Rollback also raises the question of who would secure and govern any areas that are taken back from the IS. Washington recognizes the Syrian Opposition Coalition (SOC) as the political representative of the Syrian people, and it will need enormous strengthening if it is to provide policing and governance in areas from which IS has been rolled back. The SOC will also need continued military protection. Assad has often bombarded liberated areas, including hospitals and schools, in an effort to make them ungovernable. The strategy will therefore have to include a commitment to continued application of military force as well as a plan for governance, justice and delivery of services. If liberated areas are left unprotected, the IS or the Assad regime will return, sooner rather than later.

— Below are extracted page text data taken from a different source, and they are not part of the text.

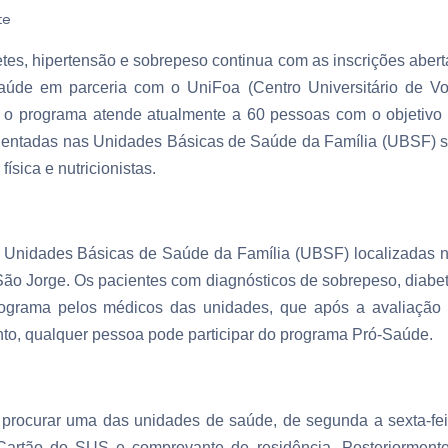
te
s, hipertensão e sobrepeso continua com as inscrições abert
aúde em parceria com o UniFoa (Centro Universitário de Vo
o programa atende atualmente a 60 pessoas com o objetivo
 orientadas nas Unidades Básicas de Saúde da Família (UBSF) 
ísica e nutricionistas.
 Unidades Básicas de Saúde da Família (UBSF) localizadas 
e São Jorge. Os pacientes com diagnósticos de sobrepeso, diabe
ograma pelos médicos das unidades, que após a avaliação
tanto, qualquer pessoa pode participar do programa Pró-Saúde.
 procurar uma das unidades de saúde, de segunda a sexta-fei
Cartão do SUS e comprovante de residência. Posteriorment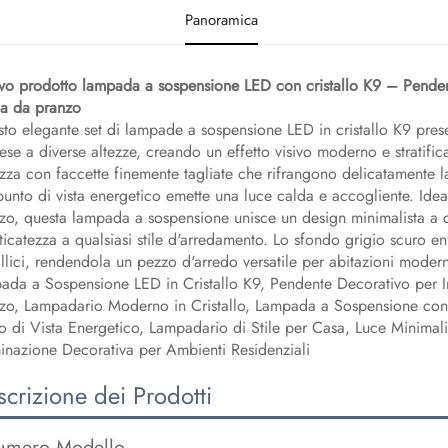
Panoramica
o prodotto lampada a sospensione LED con cristallo K9 – Pendent
la da pranzo
to elegante set di lampade a sospensione LED in cristallo K9 present
ese a diverse altezze, creando un effetto visivo moderno e stratifica
zza con faccette finemente tagliate che rifrangono delicatamente la
punto di vista energetico emette una luce calda e accogliente. Idea
zo, questa lampada a sospensione unisce un design minimalista a d
sticatezza a qualsiasi stile d'arredamento. Lo sfondo grigio scuro enf
llici, rendendola un pezzo d'arredo versatile per abitazioni moder
ada a Sospensione LED in Cristallo K9, Pendente Decorativo per I
zo, Lampadario Moderno in Cristallo, Lampada a Sospensione con 
o di Vista Energetico, Lampadario di Stile per Casa, Luce Minimalist
minazione Decorativa per Ambienti Residenziali
crizione dei Prodotti
mero Modello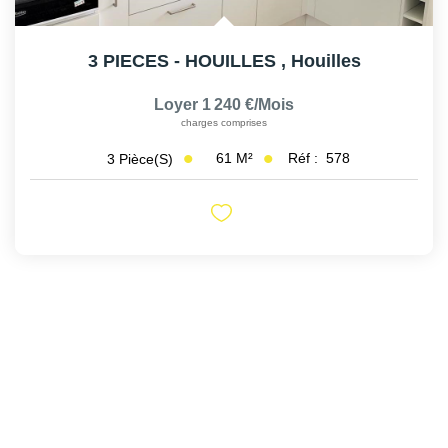
3 PIECES - HOUILLES
,
Houilles
Loyer 1 240 €/mois
charges comprises
61
M²
Réf :
578
3
Pièce(s)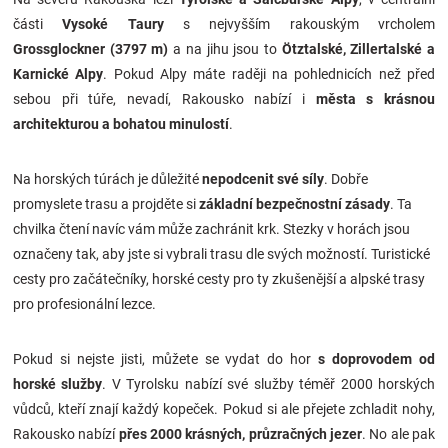
Značky
části
Vysoké Taury
s nejvyšším rakouským vrcholem
Grossglockner (3797 m)
a na jihu jsou to
Ötztalské, Zillertalské a
Blog
Karnické Alpy
. Pokud Alpy máte raději na pohlednicích než před
sebou při túře, nevadí, Rakousko nabízí i
města s krásnou
architekturou a bohatou minulostí
.
Hračkářství
Přihlášení
Na horských túrách je důležité
nepodcenit své síly
. Dobře
promyslete trasu a projděte si
základní bezpečnostní zásady
. Ta
chvilka čtení navíc vám může zachránit krk. Stezky v horách jsou
označeny tak, aby jste si vybrali trasu dle svých možností. Turistické
cesty pro začátečníky, horské cesty pro ty zkušenější a alpské trasy
pro profesionální lezce.
Pokud si nejste jisti, můžete se vydat do hor
s doprovodem od
horské služby
. V Tyrolsku nabízí své služby téměř 2000 horských
vůdců, kteří znají každý kopeček. Pokud si ale přejete zchladit nohy,
Rakousko nabízí
přes 2000 krásných, průzračných jezer
. No ale pak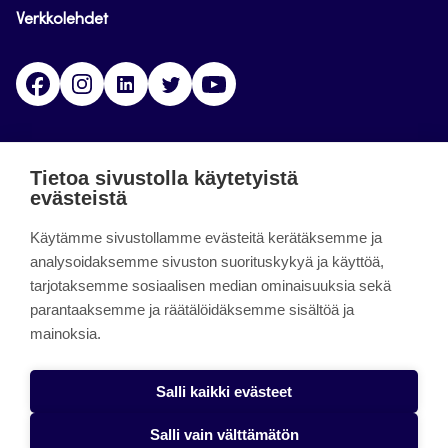
Verkkolehdet
Facebook
Instagram
Linkedin
Twitter
YouTube
Jamk blogs
Tietoa sivustolla käytetyistä
evästeistä
Jamkin blogipalvelu. Blogien päivittäminen on
Käytämme sivustollamme evästeitä kerätäksemme ja
päättynyt 11.9.2023.
analysoidaksemme sivuston suorituskykyä ja käyttöä,
tarjotaksemme sosiaalisen median ominaisuuksia sekä
About the site
parantaaksemme ja räätälöidäksemme sisältöä ja
mainoksia.
Käyttöehdot
Saavutettavuusseloste
Salli kaikki evästeet
Alasottoilmoitus
Salli vain välttämätön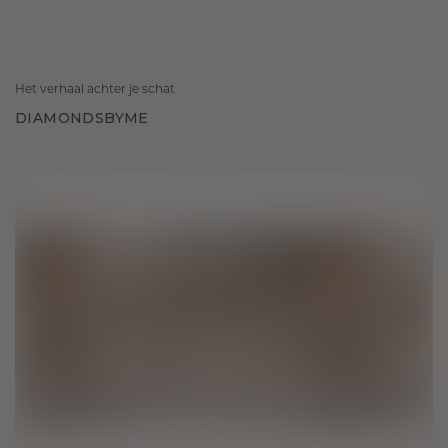
Het verhaal achter je schat
DIAMONDSBYME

Defeating the IS in Syria and preventing it from spreading would be even more demanding. Defeat is already proving difficult in Iraq, even with Kurdish and Iraqi security forces fighting IS on the ground. They are far stronger relative to the IS than the SOC-loyal forces in Syria. Defeat of the IS in Syria will also require a difficult political straddle: while supporting a Shi‘i-led government in Iraq, the United States will need to provide the mostly Sunni rebels in Syria with the means to defeat the IS as well as the Shi‘i-allied Assad regime.
If the IS is defeated and the territory it controls falls to the opposition, the SOC would then be in a far better position to negotiate with the Assad regime than it was in January, when the Geneva II talks failed to produce the political transition that the United States and the SOC wanted. Syrians are understandably reluctant to oppose Assad if they think the alternative is the IS, which not only abuses the civilian population but is also largely manned by non-Syrians. Without the IS boogey-man, Assad’s days will be shortened.
The post-war state-building tasks in both Syria and Iraq will be colossal. With its oil infrastructure in the south undamaged, Iraq can in principle pay for its own rebuilding; it is a wealthy country with about $100 billion in oil revenue at current prices. But Syria cannot. Its oil production was declining even before the war, its fields are now damaged, its infrastructure is devastated, and its bills are unpaid. If the IS is defeated, someone is going to have to foot a big bill. Washington need pay only a fraction. Saudi Arabia and the United Arab Emirates have supported the revolution and should be expected to pay the lion’s share if it succeeds. But U.S. diplomacy may be required to remind them of that responsibility. Hopefully that is on the agenda of Secretary Kerry, who is scheduled to head to the Middle East to build an international coalition to support the fight against the IS.
President Obama is late to the realization that the IS represents a serious threat. But haste should not obscure the need for clarity about goals and plans for peace as well as war.